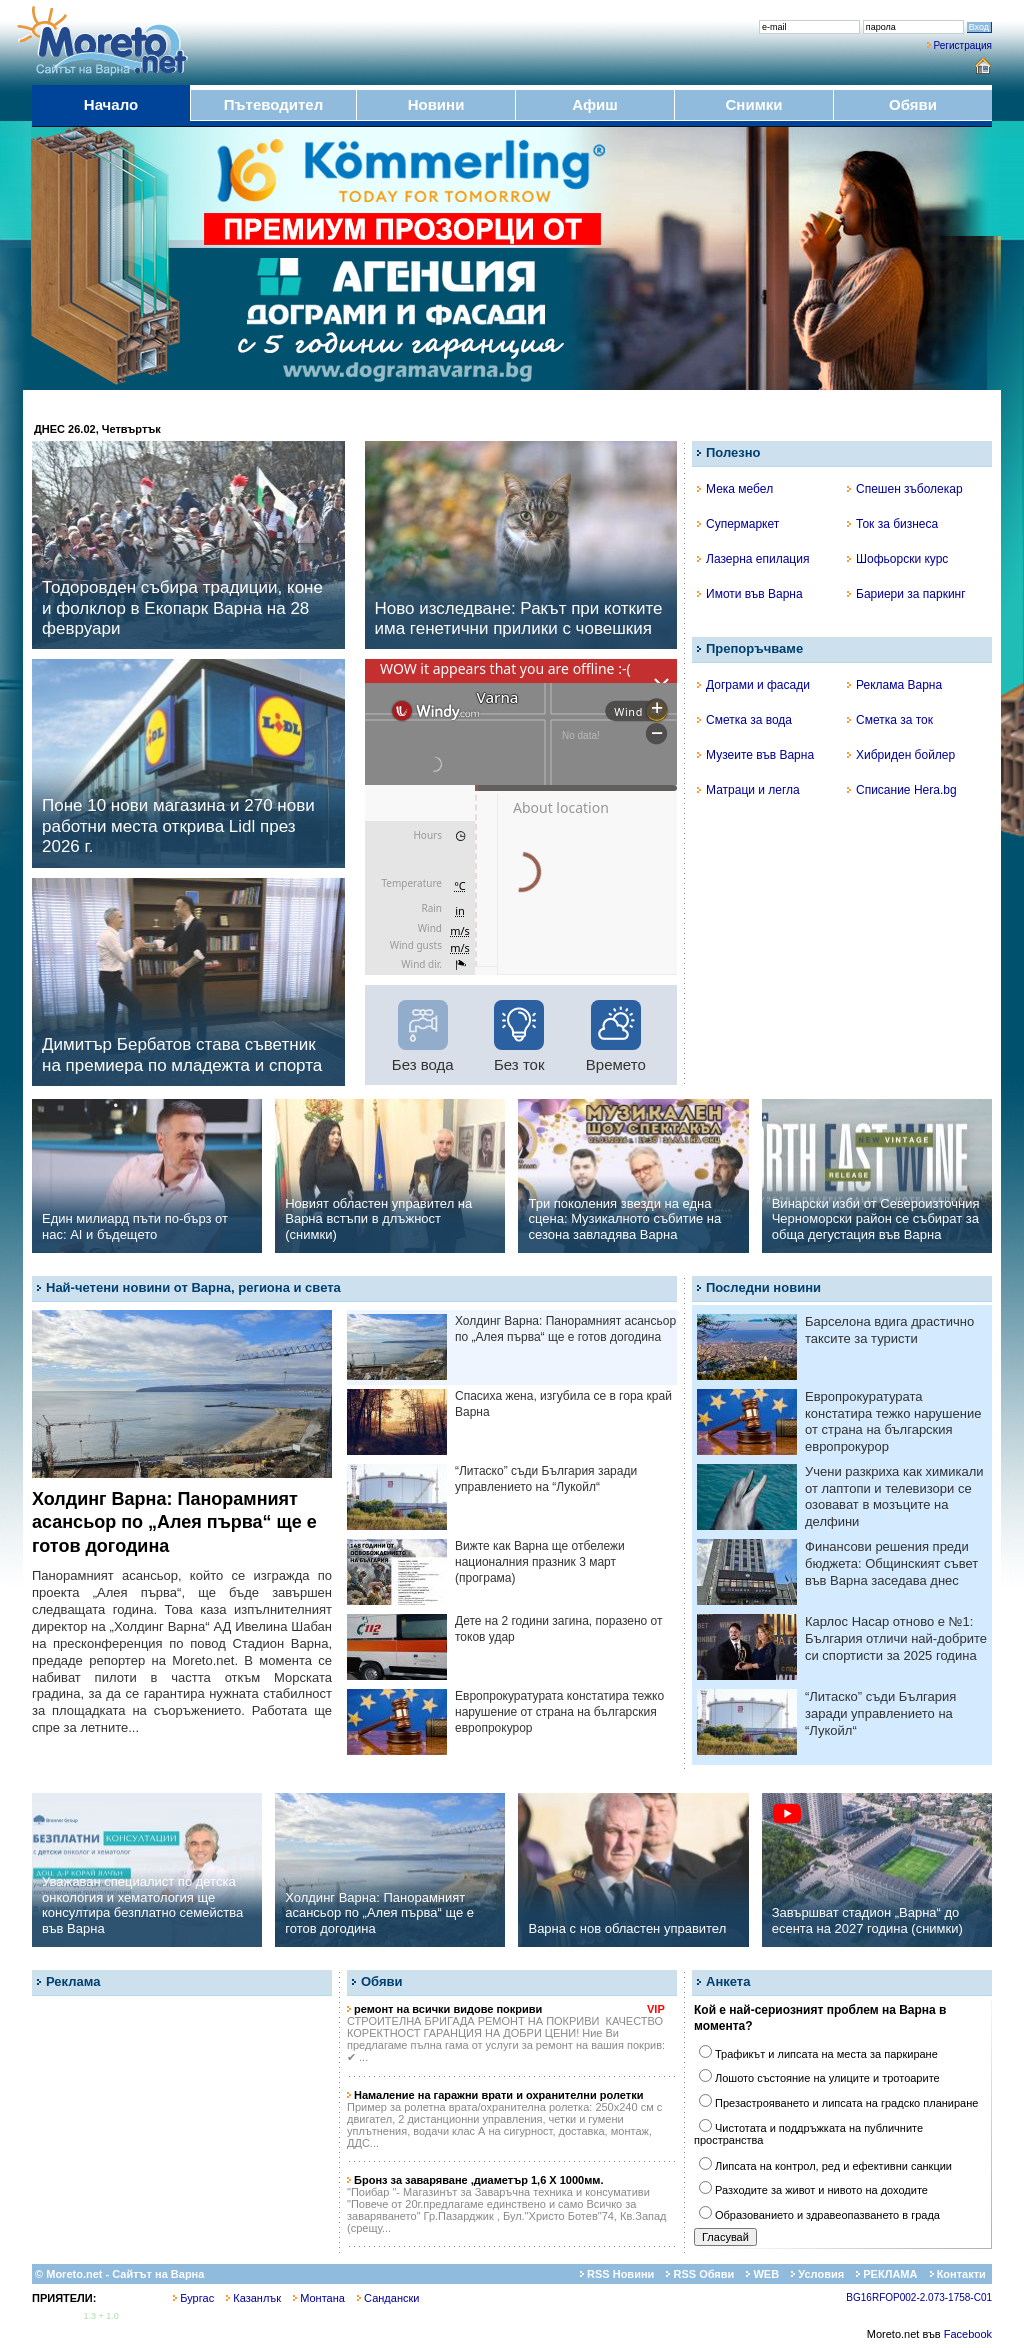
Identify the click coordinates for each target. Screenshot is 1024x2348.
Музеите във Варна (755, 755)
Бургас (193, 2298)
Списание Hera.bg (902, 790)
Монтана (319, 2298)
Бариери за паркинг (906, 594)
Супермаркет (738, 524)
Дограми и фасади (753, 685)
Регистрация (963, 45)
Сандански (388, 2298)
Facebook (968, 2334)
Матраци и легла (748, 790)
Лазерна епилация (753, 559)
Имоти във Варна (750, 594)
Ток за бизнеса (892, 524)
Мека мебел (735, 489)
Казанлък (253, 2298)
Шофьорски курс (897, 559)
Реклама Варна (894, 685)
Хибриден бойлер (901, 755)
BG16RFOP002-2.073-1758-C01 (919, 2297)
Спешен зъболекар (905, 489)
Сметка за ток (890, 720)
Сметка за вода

> WORK TO BE COMPLETED: Print each line above exactly as it appears, excluding all images.

> REPLY:
Identify the click coordinates for each target. Screenshot is 1024x2348.
Музеите във Варна (755, 755)
Бургас (193, 2298)
Списание Hera.bg (902, 790)
Монтана (319, 2298)
Бариери за паркинг (906, 594)
Супермаркет (738, 524)
Дограми и фасади (753, 685)
Регистрация (963, 45)
Сандански (388, 2298)
Facebook (968, 2334)
Матраци и легла (748, 790)
Лазерна епилация (753, 559)
Имоти във Варна (750, 594)
Ток за бизнеса (892, 524)
Мека мебел (735, 489)
Казанлък (253, 2298)
Шофьорски курс (897, 559)
Реклама Варна (894, 685)
Хибриден бойлер (901, 755)
BG16RFOP002-2.073-1758-C01 (919, 2297)
Спешен зъболекар (905, 489)
Сметка за ток (890, 720)
Сметка за вода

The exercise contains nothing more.